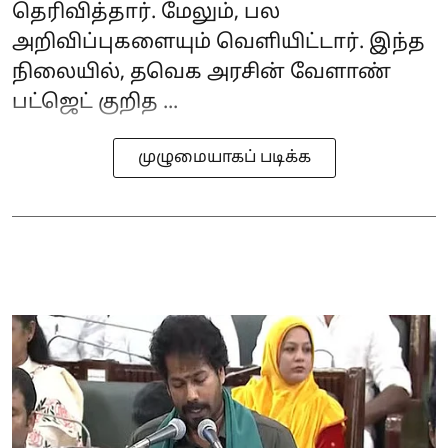
தெரிவித்தார். மேலும், பல
அறிவிப்புகளையும் வெளியிட்டார். இந்த
நிலையில், தவெக அரசின் வேளாண்
பட்ஜெட் குறித ...
முழுமையாகப் படிக்க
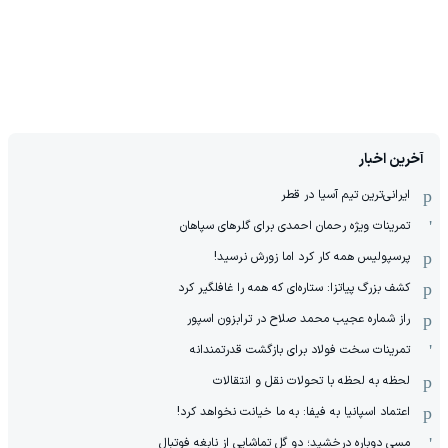
آخرین اخبار
ایرانی‌ترین تیم آسیا در قطر
تمرینات ویژه رحمان احمدی برای گلرهای سپاهان
پرسپولیس همه کار کرد اما زورش نرسید!
کشف بزرگ پیاتزا: ستاره‌ای که همه را غافلگیر کرد
راز شماره عجیب محمد صلاح در ترابزون اسپور
تمرینات سخت فولاد برای بازگشت قدرتمندانه
لحظه به لحظه با تحولات نقل و انتقالات
اعتماد اسپانیا به فیفا: به ما خیانت نخواهد کرد!
مسی دوباره درخشید؛ دو گل تماشایی از نابغه فوتبال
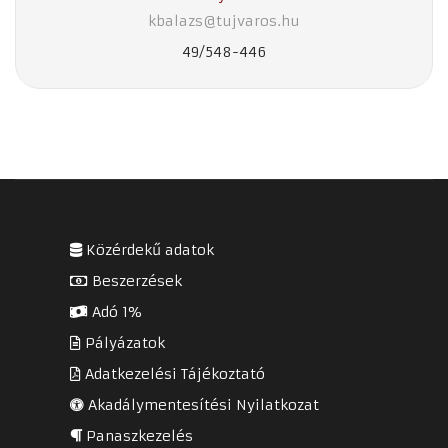
kbalazs@tujvaros.hu
49/548-446
Közérdekű adatok
Beszerzések
Adó 1%
Pályázatok
Adatkezelési Tájékoztató
Akadálymentesítési Nyilatkozat
Panaszkezelés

:: What to produce ::
Transcribe the full listing above exactly, with the images removed.

:: Exercise solution ::
தெரிவித்தார். மேலும், பல
அறிவிப்புகளையும் வெளியிட்டார். இந்த
நிலையில், தவெக அரசின் வேளாண்
பட்ஜெட் குறித ...
முழுமையாகப் படிக்க
آخرین اخبار
ایرانی‌ترین تیم آسیا در قطر
تمرینات ویژه رحمان احمدی برای گلرهای سپاهان
پرسپولیس همه کار کرد اما زورش نرسید!
کشف بزرگ پیاتزا: ستاره‌ای که همه را غافلگیر کرد
راز شماره عجیب محمد صلاح در ترابزون اسپور
تمرینات سخت فولاد برای بازگشت قدرتمندانه
لحظه به لحظه با تحولات نقل و انتقالات
اعتماد اسپانیا به فیفا: به ما خیانت نخواهد کرد!
مسی دوباره درخشید؛ دو گل تماشایی از نابغه فوتبال
kbalazs@tujvaros.hu
49/548-446
Közérdekű adatok
Beszerzések
Adó 1%
Pályázatok
Adatkezelési Tájékoztató
Akadálymentesítési Nyilatkozat
Panaszkezelés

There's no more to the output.